#### [Task details]
Collect all lines below with the string "hiện".

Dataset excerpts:
------------

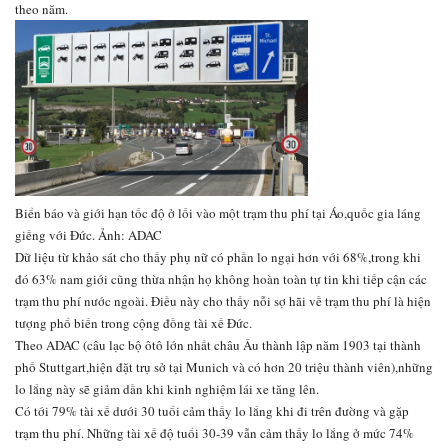
theo năm.
Biển báo và giới hạn tốc độ ở lối vào một trạm thu phí tại Áo,quốc gia láng
giếng với Đức. Ảnh: ADAC
Dữ liệu từ khảo sát cho thấy phụ nữ có phần lo ngại hơn với 68%,trong khi
đó 63% nam giới cũng thừa nhận họ không hoàn toàn tự tin khi tiếp cận các
trạm thu phí nước ngoài. Điều này cho thấy nỗi sợ hãi về trạm thu phí là hiện
tượng phổ biến trong cộng đồng tài xế Đức.
Theo ADAC (câu lạc bộ ôtô lớn nhất châu Âu thành lập năm 1903 tại thành
phố Stuttgart,hiện đặt trụ sở tại Munich và có hơn 20 triệu thành viên),những
lo lắng này sẽ giảm dần khi kinh nghiệm lái xe tăng lên.
Có tới 79% tài xế dưới 30 tuổi cảm thấy lo lắng khi đi trên đường và gặp
trạm thu phí. Những tài xế độ tuổi 30-39 vẫn cảm thấy lo lắng ở mức 74%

------------

#### [Result of the task]
trạm thu phí nước ngoài. Điều này cho thấy nỗi sợ hãi về trạm thu phí là hiện
phố Stuttgart,hiện đặt trụ sở tại Munich và có hơn 20 triệu thành viên),những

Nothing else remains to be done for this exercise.